Is God Just an Explanation for What We Don’t Know Yet?

One of the most common dismissals of theistic arguments is the God of the gaps objection. Throughout history, human beings have attributed to God whatever they could not explain — lightning, disease, the diversity of species. As science has explained these things, God has been pushed further back, into the remaining gaps. The cosmological argument, fine-tuning, the consciousness argument: these are just the latest versions of that retreat. As science advances, these gaps too will close.

The objection has genuine force against a certain kind of theistic reasoning. And it completely misses the arguments actually being made.

What the gap objection correctly identifies

The God of the gaps objection correctly identifies a pattern of bad theistic reasoning. If you invoke God specifically to explain particular natural phenomena that currently lack scientific explanation, you are placing a bet against scientific progress that history suggests you will lose. God as the cause of lightning. God as the explanation for the diversity of species before Darwin. These gap-filling moves have consistently been closed by further scientific investigation, and the theist who makes them deserves to lose those arguments.

The lesson is genuine: theists should not base the case for God on what science has not yet explained. The argument from ignorance — “we can’t explain X, therefore God” — is a weak argument, and it weakens further as science advances.

What the gap objection misses

The cosmological argument does not appeal to a gap in scientific knowledge. It appeals to a feature of reality that science itself cannot escape: contingency. The universe exists. It need not have existed. Every scientific explanation of any feature of the universe presupposes the existence of the universe in which that feature occurs. Science cannot explain why there is something rather than nothing — not because we haven’t tried hard enough, but because the existence of anything at all is prior to the domain science investigates. This is not a gap in scientific knowledge. It is the boundary condition of all scientific knowledge.

The fine-tuning argument similarly does not say “we can’t explain why the constants have these values, so it must be God.” It makes a probabilistic argument: the specific values required for any complex chemistry — let alone life — are vanishingly unlikely under any distribution of possible universes we can formulate, and the best explanation of this precision is that it is the product of intelligence. Whether the argument succeeds can be debated. But it is not a God-of-the-gaps argument. It is an inference to the best explanation from a feature of reality that is fully acknowledged by physics.

The distinction that matters

The key distinction is between gaps in scientific explanation — things we haven’t explained yet but might — and the structural limits of scientific explanation — things that lie outside the domain science can in principle address. God-of-the-gaps reasoning appeals to the first. The serious cosmological and fine-tuning arguments appeal to the second.

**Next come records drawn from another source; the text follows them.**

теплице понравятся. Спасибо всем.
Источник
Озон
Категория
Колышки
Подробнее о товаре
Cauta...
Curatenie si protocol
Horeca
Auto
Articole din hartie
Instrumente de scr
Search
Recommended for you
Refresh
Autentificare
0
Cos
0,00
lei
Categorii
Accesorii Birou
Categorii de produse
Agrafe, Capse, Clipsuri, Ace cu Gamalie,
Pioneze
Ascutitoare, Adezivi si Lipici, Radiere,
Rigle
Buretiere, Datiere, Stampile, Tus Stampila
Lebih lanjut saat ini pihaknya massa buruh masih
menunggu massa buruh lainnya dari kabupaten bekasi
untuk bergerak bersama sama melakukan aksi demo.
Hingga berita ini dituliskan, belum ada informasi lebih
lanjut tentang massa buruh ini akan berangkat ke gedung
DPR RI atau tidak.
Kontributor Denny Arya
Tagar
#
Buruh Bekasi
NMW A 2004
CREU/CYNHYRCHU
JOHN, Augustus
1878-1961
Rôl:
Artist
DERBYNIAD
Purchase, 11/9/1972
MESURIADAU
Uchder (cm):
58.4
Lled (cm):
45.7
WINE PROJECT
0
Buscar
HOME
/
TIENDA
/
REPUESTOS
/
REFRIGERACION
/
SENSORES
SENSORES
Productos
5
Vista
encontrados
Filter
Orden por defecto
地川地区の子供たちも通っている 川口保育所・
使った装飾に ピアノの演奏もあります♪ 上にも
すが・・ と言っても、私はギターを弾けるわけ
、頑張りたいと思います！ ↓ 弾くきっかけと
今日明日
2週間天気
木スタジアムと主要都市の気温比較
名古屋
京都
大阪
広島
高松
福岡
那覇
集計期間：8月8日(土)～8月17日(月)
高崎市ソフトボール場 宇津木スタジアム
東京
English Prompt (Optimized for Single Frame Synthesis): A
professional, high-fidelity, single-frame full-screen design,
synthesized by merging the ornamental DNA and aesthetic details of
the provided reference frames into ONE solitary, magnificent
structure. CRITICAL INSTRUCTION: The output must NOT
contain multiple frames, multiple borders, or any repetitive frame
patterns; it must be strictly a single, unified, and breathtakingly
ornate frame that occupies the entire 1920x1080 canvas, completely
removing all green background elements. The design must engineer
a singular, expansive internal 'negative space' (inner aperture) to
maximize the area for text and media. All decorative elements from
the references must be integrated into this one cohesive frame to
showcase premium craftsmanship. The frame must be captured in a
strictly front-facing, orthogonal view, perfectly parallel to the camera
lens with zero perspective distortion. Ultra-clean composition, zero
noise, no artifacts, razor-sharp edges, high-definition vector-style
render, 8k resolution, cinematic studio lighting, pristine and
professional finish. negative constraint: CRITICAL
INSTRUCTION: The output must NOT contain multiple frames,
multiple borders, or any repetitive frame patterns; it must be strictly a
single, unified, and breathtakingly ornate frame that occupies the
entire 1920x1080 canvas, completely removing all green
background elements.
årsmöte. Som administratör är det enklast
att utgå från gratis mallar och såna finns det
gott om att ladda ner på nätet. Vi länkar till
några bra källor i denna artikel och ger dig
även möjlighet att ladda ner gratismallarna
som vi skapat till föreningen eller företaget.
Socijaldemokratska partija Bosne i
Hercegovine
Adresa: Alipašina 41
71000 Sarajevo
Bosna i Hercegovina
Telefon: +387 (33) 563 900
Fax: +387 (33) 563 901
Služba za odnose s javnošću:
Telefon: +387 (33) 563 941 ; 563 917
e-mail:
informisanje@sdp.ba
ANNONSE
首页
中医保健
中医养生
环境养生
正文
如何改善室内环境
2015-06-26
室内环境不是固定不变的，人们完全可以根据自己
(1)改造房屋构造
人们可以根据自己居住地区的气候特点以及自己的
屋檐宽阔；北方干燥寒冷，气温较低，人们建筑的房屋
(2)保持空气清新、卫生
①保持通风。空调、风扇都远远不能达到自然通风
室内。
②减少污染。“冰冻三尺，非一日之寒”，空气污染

An analogy: if someone asks why the rules of chess are as they are rather than otherwise, no amount of further chess analysis will answer the question. The question is about the conditions that make chess possible, not about events within chess. Similarly, asking why the physical constants are as they are, or why the universe exists at all, is asking a question about the conditions that make science possible — not a question science can answer from inside its own domain.

A response to the multiverse reply

The most sophisticated response to the fine-tuning argument is the multiverse: if there are vastly many universes with different constants, it becomes unsurprising that some have constants hospitable to life, and we find ourselves in one of those by selection. This is a serious argument. It is also a speculative metaphysical claim that currently has no independent empirical confirmation. The multiverse is itself an entity whose existence would require explanation. And it does not address the cosmological question — why is there anything at all? — since the multiverse is itself something rather than nothing.

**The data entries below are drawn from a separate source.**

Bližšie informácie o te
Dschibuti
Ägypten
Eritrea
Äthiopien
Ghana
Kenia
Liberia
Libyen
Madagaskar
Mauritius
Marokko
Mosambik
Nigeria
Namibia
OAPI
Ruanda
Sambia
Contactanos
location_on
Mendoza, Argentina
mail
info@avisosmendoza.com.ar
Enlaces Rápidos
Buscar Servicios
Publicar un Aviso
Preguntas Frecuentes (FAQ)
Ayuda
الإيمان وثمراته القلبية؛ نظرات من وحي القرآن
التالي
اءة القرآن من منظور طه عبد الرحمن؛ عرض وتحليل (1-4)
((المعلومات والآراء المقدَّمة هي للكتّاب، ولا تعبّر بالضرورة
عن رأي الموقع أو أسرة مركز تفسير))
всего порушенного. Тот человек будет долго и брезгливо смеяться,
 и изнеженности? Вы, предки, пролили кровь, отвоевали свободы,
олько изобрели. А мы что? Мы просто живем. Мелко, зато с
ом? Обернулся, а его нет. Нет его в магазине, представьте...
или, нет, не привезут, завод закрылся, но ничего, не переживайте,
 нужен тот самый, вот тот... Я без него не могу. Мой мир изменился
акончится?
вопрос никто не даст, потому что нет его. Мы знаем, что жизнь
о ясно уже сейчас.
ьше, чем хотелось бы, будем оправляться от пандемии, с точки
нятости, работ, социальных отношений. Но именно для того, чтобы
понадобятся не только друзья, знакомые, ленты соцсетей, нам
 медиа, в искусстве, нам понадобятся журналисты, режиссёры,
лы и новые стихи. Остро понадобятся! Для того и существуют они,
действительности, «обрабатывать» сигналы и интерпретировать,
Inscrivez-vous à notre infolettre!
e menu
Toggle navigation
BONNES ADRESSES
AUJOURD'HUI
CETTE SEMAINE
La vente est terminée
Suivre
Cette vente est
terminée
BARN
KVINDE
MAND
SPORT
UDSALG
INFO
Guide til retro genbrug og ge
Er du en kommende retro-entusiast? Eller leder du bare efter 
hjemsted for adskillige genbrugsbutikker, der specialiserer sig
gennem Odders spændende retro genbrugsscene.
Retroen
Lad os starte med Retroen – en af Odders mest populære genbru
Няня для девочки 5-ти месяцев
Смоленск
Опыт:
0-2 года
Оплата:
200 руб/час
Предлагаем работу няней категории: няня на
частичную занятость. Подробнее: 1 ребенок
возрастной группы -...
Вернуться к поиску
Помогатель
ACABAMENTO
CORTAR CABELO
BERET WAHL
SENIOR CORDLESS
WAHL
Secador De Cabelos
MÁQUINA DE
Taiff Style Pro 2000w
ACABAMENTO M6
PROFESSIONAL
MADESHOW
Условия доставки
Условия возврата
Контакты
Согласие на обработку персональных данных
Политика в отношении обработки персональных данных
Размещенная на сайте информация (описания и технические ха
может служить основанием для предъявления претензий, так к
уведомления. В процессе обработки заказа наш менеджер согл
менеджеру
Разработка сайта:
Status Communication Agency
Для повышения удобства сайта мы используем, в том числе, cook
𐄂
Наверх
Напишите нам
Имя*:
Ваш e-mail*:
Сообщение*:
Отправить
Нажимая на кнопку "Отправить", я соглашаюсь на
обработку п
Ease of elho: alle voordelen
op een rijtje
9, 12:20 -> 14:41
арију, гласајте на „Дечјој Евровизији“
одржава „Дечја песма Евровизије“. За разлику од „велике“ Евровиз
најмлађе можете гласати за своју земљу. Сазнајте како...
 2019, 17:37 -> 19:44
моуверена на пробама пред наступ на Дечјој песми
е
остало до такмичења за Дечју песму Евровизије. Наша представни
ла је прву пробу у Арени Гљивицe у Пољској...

The God-of-the-gaps objection, deployed as a blanket dismissal of theistic arguments, attributes to those arguments a logical structure they do not have. It is worth distinguishing the bad theistic arguments the objection correctly identifies from the serious ones that operate at a completely different level. Those deserve to be met with serious engagement, not with an objection designed for a different target.

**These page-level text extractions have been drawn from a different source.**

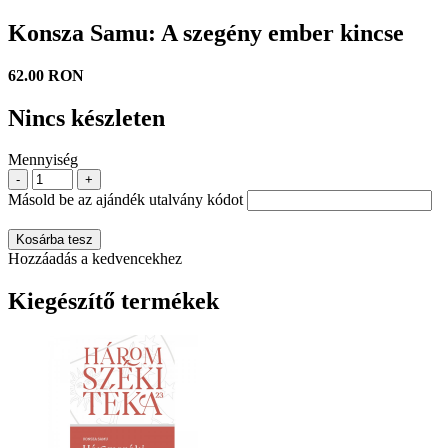
Konsza Samu: A szegény ember kincse
62.00 RON
Nincs készleten
Mennyiség
-
+
Másold be az ajándék utalvány kódot
Kosárba tesz
Hozzáadás a kedvencekhez
Kiegészítő termékek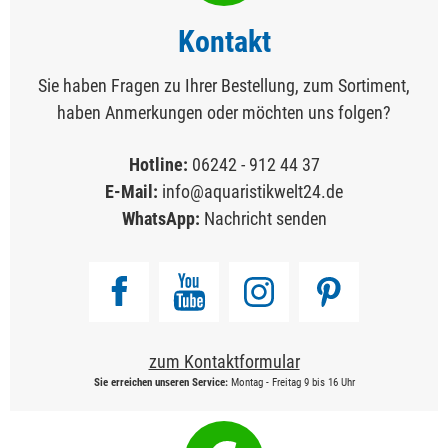
Kontakt
Sie haben Fragen zu Ihrer Bestellung, zum Sortiment,
haben Anmerkungen oder möchten uns folgen?
Hotline:
06242 - 912 44 37
E-Mail:
info@aquaristikwelt24.de
WhatsApp:
Nachricht senden
zum Kontaktformular
Sie erreichen unseren Service:
Montag - Freitag 9 bis 16 Uhr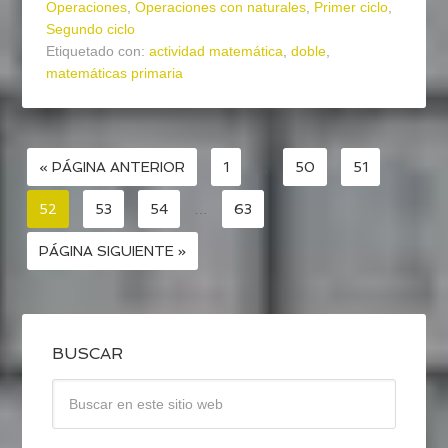
Operaciones
,
Operaciones con naturales
,
Primer ciclo
,
Segundo ciclo
Etiquetado con:
actividad matemática
,
doble
,
matemáticas primaria
« PÁGINA ANTERIOR
1
…
50
51
52
53
54
…
63
PÁGINA SIGUIENTE »
BUSCAR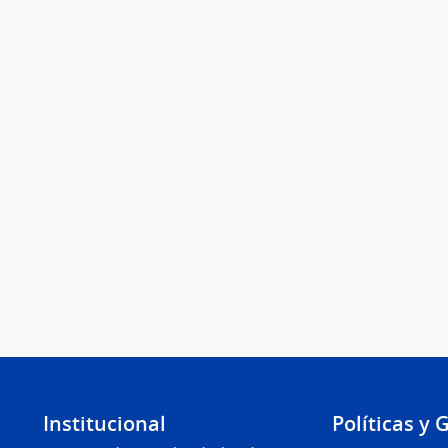
Institucional
Políticas y 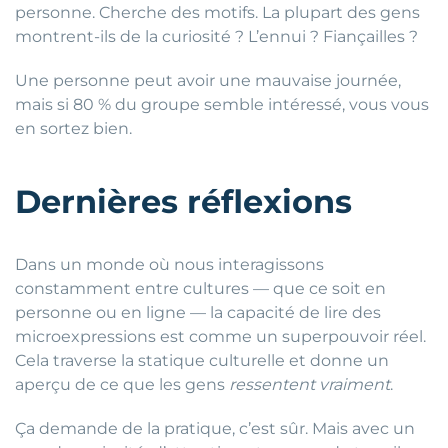
personne. Cherche des motifs. La plupart des gens
montrent-ils de la curiosité ? L’ennui ? Fiançailles ?
Une personne peut avoir une mauvaise journée,
mais si 80 % du groupe semble intéressé, vous vous
en sortez bien.
Dernières réflexions
Dans un monde où nous interagissons
constamment entre cultures — que ce soit en
personne ou en ligne — la capacité de lire des
microexpressions est comme un superpouvoir réel.
Cela traverse la statique culturelle et donne un
aperçu de ce que les gens
ressentent vraiment
.
Ça demande de la pratique, c’est sûr. Mais avec un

The “gaps” framing gets its rhetorical force from an implicit assumption: that arguments for God always and only appear where knowledge runs out, retreating as knowledge advances. But examine the actual form of the cosmological, fine-tuning, consciousness, and moral arguments. None of them are arguments from ignorance. They are arguments from what is known — from the fact that the universe began, from the precise values of its constants, from the existence of inner experience, from the objectivity of moral obligation. These are not gaps in the map. They are features of the landscape. The cosmological argument does not invoke God because we don’t know what preceded the Big Bang. It invokes God because everything that has been examined as a candidate prior cause fails, and the logical requirements of a first cause match the traditional description of God. Calling this a “God of the gaps” is not a refutation. It is a categorisation that avoids the argument by filing it in the wrong drawer.